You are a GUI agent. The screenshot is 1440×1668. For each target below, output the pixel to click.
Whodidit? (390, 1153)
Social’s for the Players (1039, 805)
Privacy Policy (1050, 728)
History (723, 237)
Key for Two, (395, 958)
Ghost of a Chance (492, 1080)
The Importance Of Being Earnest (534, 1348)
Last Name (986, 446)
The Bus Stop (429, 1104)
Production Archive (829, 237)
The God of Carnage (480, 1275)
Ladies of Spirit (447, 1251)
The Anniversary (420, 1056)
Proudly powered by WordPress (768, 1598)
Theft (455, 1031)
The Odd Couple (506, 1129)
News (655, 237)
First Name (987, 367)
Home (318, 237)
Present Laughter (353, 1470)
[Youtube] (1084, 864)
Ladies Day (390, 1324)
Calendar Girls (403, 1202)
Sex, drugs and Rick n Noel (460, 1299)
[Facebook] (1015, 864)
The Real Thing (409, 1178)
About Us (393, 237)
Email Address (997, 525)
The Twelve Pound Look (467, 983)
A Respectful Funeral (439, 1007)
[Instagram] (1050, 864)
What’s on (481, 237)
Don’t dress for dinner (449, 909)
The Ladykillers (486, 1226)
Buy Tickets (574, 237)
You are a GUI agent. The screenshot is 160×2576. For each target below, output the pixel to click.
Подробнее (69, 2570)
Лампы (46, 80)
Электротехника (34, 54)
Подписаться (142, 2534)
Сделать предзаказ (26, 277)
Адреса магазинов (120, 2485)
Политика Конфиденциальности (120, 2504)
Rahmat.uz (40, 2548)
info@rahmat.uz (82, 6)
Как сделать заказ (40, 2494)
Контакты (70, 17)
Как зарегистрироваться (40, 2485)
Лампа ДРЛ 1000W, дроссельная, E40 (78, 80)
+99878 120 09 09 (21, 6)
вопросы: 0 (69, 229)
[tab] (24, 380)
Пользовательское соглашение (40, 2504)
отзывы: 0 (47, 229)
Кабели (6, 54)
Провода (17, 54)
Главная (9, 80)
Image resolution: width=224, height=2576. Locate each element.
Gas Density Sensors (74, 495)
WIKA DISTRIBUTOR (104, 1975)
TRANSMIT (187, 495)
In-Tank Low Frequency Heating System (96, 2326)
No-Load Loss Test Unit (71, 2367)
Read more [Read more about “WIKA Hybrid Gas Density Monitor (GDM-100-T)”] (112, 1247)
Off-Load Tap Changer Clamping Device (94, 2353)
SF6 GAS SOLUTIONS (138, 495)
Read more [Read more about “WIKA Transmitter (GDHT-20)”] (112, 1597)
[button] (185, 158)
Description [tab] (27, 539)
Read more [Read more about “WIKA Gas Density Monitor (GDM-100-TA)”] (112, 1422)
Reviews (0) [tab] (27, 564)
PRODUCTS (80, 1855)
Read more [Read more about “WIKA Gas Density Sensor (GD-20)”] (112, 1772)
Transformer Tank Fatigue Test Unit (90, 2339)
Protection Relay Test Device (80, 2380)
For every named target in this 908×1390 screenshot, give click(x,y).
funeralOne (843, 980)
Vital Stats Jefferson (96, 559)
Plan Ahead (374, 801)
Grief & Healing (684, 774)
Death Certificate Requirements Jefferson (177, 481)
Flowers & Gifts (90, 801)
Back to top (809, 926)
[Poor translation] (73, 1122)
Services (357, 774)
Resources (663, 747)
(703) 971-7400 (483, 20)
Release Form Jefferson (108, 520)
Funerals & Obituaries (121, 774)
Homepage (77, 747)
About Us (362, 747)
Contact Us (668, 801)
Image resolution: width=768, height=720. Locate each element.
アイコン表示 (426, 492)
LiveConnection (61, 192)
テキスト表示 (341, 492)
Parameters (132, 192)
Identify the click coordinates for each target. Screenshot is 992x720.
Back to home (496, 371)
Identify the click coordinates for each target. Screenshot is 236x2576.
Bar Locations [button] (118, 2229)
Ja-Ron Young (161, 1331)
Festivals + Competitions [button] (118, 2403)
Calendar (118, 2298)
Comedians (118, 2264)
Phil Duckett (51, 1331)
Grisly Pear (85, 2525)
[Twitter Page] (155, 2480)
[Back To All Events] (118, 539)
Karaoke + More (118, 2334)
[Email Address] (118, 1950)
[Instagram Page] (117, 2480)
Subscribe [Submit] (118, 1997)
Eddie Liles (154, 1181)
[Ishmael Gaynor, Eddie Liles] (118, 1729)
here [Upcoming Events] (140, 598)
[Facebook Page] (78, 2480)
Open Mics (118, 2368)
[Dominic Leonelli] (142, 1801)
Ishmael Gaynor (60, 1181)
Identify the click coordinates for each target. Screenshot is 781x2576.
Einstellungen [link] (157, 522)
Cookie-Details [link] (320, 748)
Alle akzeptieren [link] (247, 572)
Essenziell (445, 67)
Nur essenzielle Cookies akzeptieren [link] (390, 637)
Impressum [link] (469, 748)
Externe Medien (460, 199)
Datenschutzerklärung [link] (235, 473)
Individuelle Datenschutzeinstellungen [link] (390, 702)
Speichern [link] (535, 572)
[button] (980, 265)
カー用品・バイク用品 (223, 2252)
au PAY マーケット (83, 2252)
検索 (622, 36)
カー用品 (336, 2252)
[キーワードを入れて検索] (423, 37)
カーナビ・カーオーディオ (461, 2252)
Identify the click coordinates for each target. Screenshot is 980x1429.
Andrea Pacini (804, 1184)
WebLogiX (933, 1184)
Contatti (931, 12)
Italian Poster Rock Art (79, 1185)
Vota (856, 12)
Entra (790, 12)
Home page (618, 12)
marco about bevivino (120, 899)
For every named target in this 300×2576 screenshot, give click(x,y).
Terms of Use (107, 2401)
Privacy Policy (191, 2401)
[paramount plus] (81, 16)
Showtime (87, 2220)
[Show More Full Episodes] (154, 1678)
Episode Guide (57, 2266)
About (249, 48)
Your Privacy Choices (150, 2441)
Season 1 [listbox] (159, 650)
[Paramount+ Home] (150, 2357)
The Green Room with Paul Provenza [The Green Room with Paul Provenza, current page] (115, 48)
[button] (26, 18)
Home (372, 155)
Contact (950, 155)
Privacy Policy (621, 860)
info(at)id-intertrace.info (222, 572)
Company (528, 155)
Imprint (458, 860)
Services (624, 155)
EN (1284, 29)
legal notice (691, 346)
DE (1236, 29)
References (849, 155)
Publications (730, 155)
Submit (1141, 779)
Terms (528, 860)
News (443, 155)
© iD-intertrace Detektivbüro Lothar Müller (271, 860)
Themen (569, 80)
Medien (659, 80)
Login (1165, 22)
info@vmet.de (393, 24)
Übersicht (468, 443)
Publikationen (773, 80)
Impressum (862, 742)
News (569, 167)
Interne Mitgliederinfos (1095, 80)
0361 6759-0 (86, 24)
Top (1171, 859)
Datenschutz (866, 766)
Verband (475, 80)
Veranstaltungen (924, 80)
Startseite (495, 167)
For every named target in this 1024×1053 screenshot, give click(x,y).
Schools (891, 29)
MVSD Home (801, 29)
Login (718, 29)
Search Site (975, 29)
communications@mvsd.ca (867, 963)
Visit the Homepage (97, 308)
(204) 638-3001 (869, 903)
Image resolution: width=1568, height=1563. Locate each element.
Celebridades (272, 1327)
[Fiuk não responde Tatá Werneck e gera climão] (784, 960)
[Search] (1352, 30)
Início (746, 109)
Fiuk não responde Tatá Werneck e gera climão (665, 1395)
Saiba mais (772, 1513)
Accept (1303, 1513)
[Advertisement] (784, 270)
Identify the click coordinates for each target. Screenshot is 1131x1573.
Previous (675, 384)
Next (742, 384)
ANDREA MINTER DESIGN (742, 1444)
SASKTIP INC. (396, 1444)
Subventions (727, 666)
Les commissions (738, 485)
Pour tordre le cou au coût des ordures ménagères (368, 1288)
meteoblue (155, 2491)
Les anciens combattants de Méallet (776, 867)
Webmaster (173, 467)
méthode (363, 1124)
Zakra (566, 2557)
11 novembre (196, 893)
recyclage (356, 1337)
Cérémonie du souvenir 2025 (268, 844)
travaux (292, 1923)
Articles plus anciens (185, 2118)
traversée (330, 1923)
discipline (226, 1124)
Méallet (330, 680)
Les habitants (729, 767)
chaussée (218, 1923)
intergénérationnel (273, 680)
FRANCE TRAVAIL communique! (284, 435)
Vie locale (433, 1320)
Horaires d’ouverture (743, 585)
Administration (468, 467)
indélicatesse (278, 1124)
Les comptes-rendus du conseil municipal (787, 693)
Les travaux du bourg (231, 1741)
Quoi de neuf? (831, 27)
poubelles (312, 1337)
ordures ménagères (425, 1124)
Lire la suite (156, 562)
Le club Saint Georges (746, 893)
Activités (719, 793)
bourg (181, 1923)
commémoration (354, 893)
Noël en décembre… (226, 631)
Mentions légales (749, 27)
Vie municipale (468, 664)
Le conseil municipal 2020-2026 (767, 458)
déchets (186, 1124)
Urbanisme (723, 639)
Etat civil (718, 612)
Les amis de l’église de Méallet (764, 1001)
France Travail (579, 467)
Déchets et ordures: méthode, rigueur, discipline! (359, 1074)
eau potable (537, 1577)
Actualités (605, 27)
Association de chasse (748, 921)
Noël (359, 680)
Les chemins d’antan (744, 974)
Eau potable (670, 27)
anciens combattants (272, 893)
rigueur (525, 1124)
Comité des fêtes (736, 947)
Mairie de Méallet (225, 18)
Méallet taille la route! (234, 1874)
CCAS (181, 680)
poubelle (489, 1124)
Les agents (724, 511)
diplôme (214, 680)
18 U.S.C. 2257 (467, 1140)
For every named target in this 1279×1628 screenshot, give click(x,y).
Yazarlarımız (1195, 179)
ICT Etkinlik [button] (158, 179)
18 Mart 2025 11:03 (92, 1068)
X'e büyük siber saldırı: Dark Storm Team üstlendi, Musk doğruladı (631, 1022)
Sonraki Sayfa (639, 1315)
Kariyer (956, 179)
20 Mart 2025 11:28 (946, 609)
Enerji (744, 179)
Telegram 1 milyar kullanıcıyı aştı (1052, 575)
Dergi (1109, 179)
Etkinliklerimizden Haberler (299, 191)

************

:: AIM OF THE EXERCISE ::
Which lines above run from the one containing "Datenschutzerklärung [link] (235, 473)" to the one containing "Services (624, 155)"? Give them again exactly, both ends included.

:: REPLY ::
Datenschutzerklärung [link] (235, 473)
Individuelle Datenschutzeinstellungen [link] (390, 702)
Speichern [link] (535, 572)
[button] (980, 265)
カー用品・バイク用品 (223, 2252)
au PAY マーケット (83, 2252)
検索 (622, 36)
カー用品 (336, 2252)
[キーワードを入れて検索] (423, 37)
カーナビ・カーオーディオ (461, 2252)
Identify the click coordinates for each target. Screenshot is 980x1429.
Andrea Pacini (804, 1184)
WebLogiX (933, 1184)
Contatti (931, 12)
Italian Poster Rock Art (79, 1185)
Vota (856, 12)
Entra (790, 12)
Home page (618, 12)
marco about bevivino (120, 899)
For every named target in this 300×2576 screenshot, give click(x,y).
Terms of Use (107, 2401)
Privacy Policy (191, 2401)
[paramount plus] (81, 16)
Showtime (87, 2220)
[Show More Full Episodes] (154, 1678)
Episode Guide (57, 2266)
About (249, 48)
Your Privacy Choices (150, 2441)
Season 1 [listbox] (159, 650)
[Paramount+ Home] (150, 2357)
The Green Room with Paul Provenza [The Green Room with Paul Provenza, current page] (115, 48)
[button] (26, 18)
Home (372, 155)
Contact (950, 155)
Privacy Policy (621, 860)
info(at)id-intertrace.info (222, 572)
Company (528, 155)
Imprint (458, 860)
Services (624, 155)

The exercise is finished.